Although Scottish ministers will have the final say, a planning report has recommended approval for a controversial proposal to build a new secondary school near a former landfill site in Coatbridge, North Lanarkshire.
Councillors are voting on the plans for the £44m joint campus for St Ambrose High School and Drumpark School.
Campaigners have raised concerns about levels of pollution on the site and the risk of methane gas leaks.
The new campus is part of North Lanarkshire's £250m Schools and Centres 21 programme and would be built on green belt land in Drumpellier Country Park.
The council is the landowner and the development is contrary to the approved local plan for the area, therefore the application must be referred to the Scottish government for consideration.
However, a special planning hearing has been taking place at which the planning officials, the developer and objectors were given a chance to make representations.
The full council will then vote on the application.
Papers being presented recommend planning permission be approved, subject to 27 conditions.

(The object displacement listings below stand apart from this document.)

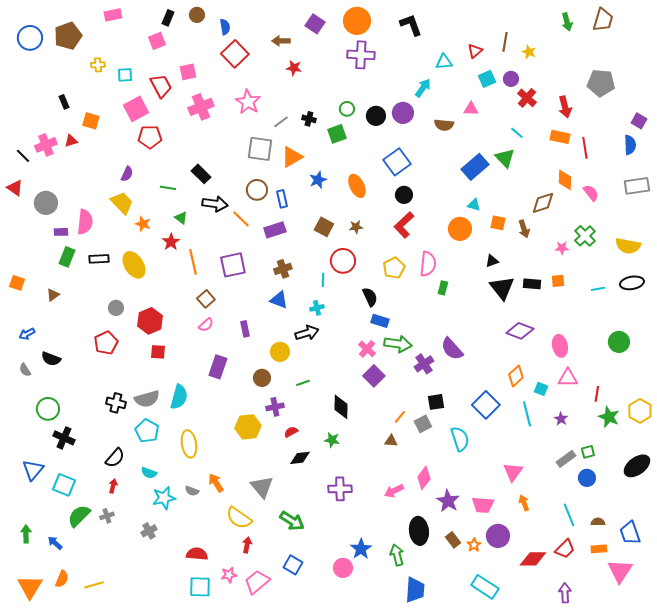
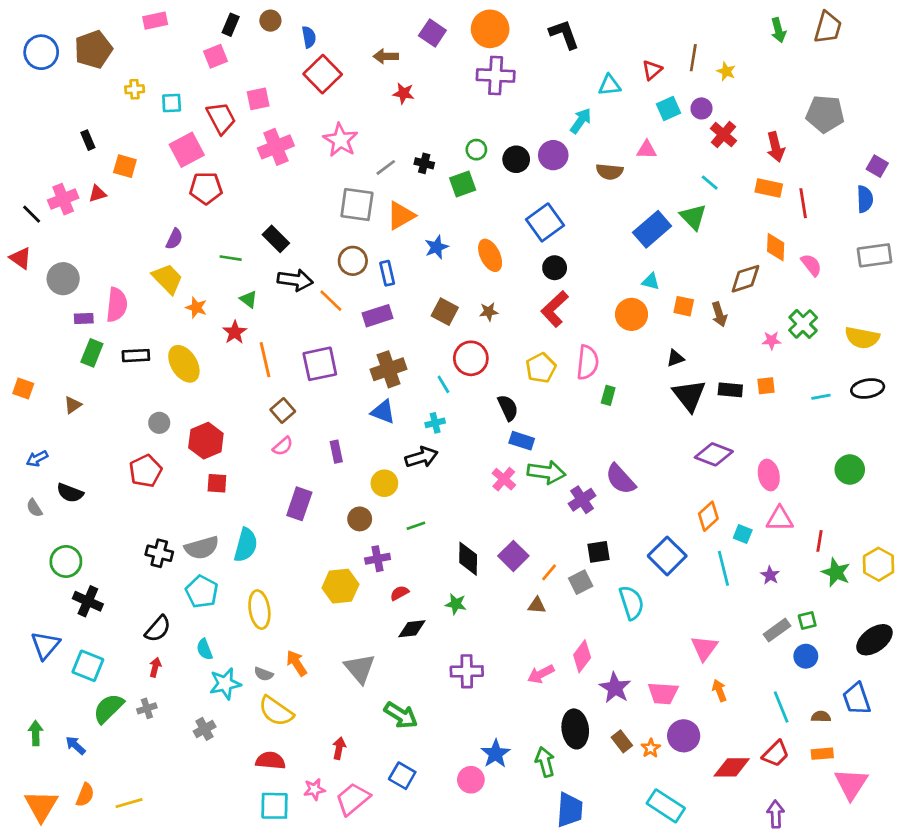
brown cross: (283, 269) -> (388, 369), size x1.4
cyan line: (323, 280) -> (443, 384), turned -32
purple square: (374, 376) -> (513, 556), moved
cyan semicircle: (149, 473) -> (205, 649), turned 49
yellow semicircle: (239, 518) -> (276, 711), moved
blue trapezoid: (630, 533) -> (857, 699), moved

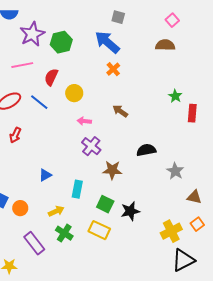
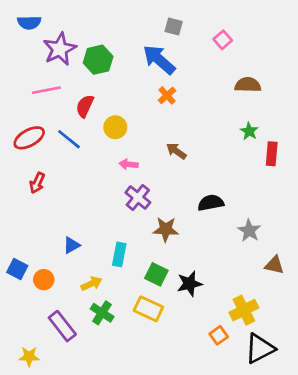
pink square: (172, 20) -> (223, 40), moved
brown semicircle: (165, 45) -> (248, 85), moved
blue triangle: (45, 175) -> (72, 245), moved
orange square: (197, 224) -> (219, 335), moved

Now, local residents opposed to the school being built on the Drumpellier site said they hoped ministers would overturn any decision by the council to push forward with the proposals.
But, a spokesman for the Council's Learning and Leisure Services Department said: "Our consultants have carried out several rigorous external ground investigations of the site and confirmed that there are no landfill gas or site contamination implications that would prevent planning permission from being approved."
The council insisted the new building was badly needed due to the poor state of some of the accommodation pupils are currently being taught in.